Over at Boogie Woogie Flu, Will Rigby of the dB's reminisces about loving Big Star in the 70s, to the point of making a pilgrimage to Memphis to find the essence of the band. [via Setting the Woods on Fire]
It seems quaint now to have gone 600 miles in search of the secret of a band that had barely existed, got almost no radio play, and had no impact on the marketplace. We didn't want to go to Graceland, or Al Green's church, or the Stax studio; we did try to re-create the photo on the back of Radio City, at its original location, TGI Friday's.... There was no essence to be found.
Lots of obituaries for Klaus Dinger went up around the web yesterday, most of them sounding like they were written by people who have never listened to Neu! but know how to search Wikipedia and YouTube (not that I claim to be an expert). Ned Raggett's post is the exception.
[Michael] Rother’s work deserves its own attention—the sounds he coaxes out of his guitars are breathtaking—but Dinger’s playing is... truly that of a man-machine. It certainly helps that the brilliant Conny Plank's engineering captured it beautifully—Neu! is tactile music, Plank’s clear but warm sound a near womblike cocoon holding it all in—but the point is, it’s Dinger who gets the balance right.
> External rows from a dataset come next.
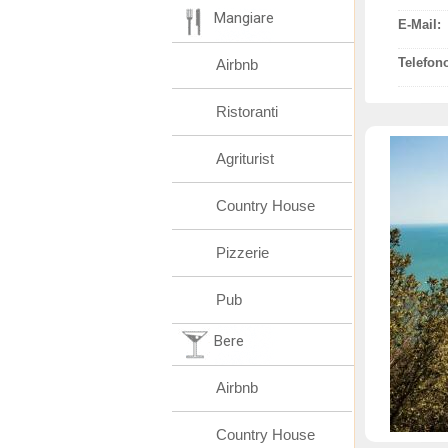
Mangiare
E-Mail:
Telefon
Airbnb
Ristoranti
Agriturist
Country House
Pizzerie
Pub
Bere
Airbnb
Country House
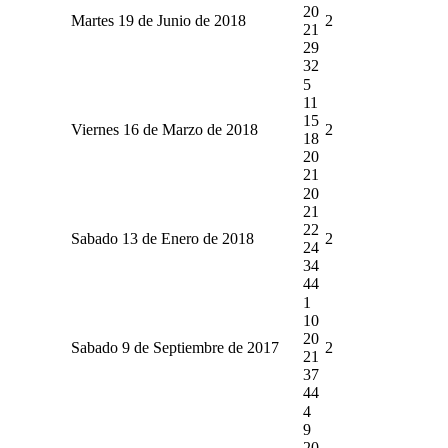
20
Martes 19 de Junio de 2018
2
21
29
32
5
11
15
Viernes 16 de Marzo de 2018
2
18
20
21
20
21
22
Sabado 13 de Enero de 2018
2
24
34
44
1
10
20
Sabado 9 de Septiembre de 2017
2
21
37
44
4
9
20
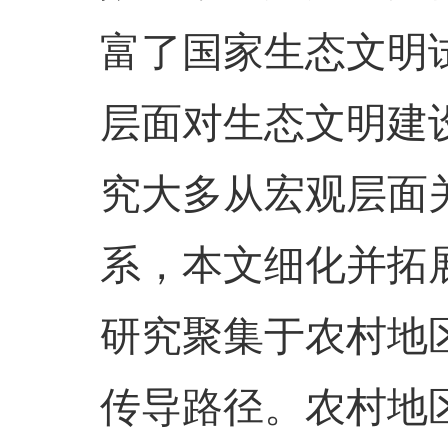
富了国家生态文明
层面对生态文明建
究大多从宏观层面
系，本文细化并拓
研究聚集于农村地
传导路径。农村地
The striking thing about his performances—whether the brisk down-the-autobahn rumbles or the slower and steadier songs like "Weissensee"—is how beautifully Dinger is simultaneously man and machine, precise as hell but given to wonderful fills, breaks and other twists on the basic beat that never once disrupt the core flow. It helps to remember that this is in an era of drum machine and rhythm box infancy as well, and in contrast to that relentless focus Dinger showed a way that drumming and percussion could embrace minimal simplicity while still holding some amazing flair.